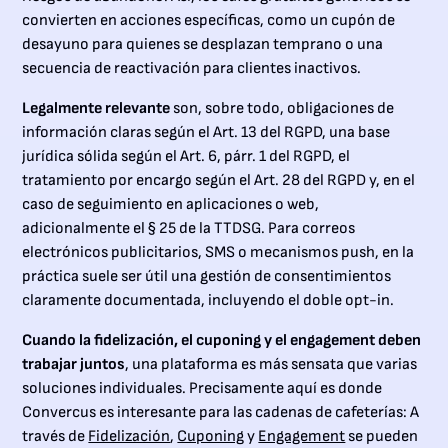
convierten en acciones específicas, como un cupón de
desayuno para quienes se desplazan temprano o una
secuencia de reactivación para clientes inactivos.
Legalmente relevante
son, sobre todo, obligaciones de
información claras según el Art. 13 del RGPD, una base
jurídica sólida según el Art. 6, párr. 1 del RGPD, el
tratamiento por encargo según el Art. 28 del RGPD y, en el
caso de seguimiento en aplicaciones o web,
adicionalmente el § 25 de la TTDSG. Para correos
electrónicos publicitarios, SMS o mecanismos push, en la
práctica suele ser útil una gestión de consentimientos
claramente documentada, incluyendo el doble opt-in.
Cuando la fidelización, el cuponing y el engagement deben
trabajar juntos
, una plataforma es más sensata que varias
soluciones individuales. Precisamente aquí es donde
Convercus es interesante para las cadenas de cafeterías: A
través de
Fidelización
,
Cuponing
y
Engagement
se pueden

== == ==

■ **Assignment**: Produce the data again character for character, with the images left out.

■ **Solved exercise**:
convierten en acciones específicas, como un cupón de
desayuno para quienes se desplazan temprano o una
secuencia de reactivación para clientes inactivos.
Legalmente relevante
son, sobre todo, obligaciones de
información claras según el Art. 13 del RGPD, una base
jurídica sólida según el Art. 6, párr. 1 del RGPD, el
tratamiento por encargo según el Art. 28 del RGPD y, en el
caso de seguimiento en aplicaciones o web,
adicionalmente el § 25 de la TTDSG. Para correos
electrónicos publicitarios, SMS o mecanismos push, en la
práctica suele ser útil una gestión de consentimientos
claramente documentada, incluyendo el doble opt-in.
Cuando la fidelización, el cuponing y el engagement deben
trabajar juntos
, una plataforma es más sensata que varias
soluciones individuales. Precisamente aquí es donde
Convercus es interesante para las cadenas de cafeterías: A
través de
Fidelización
,
Cuponing
y
Engagement
se pueden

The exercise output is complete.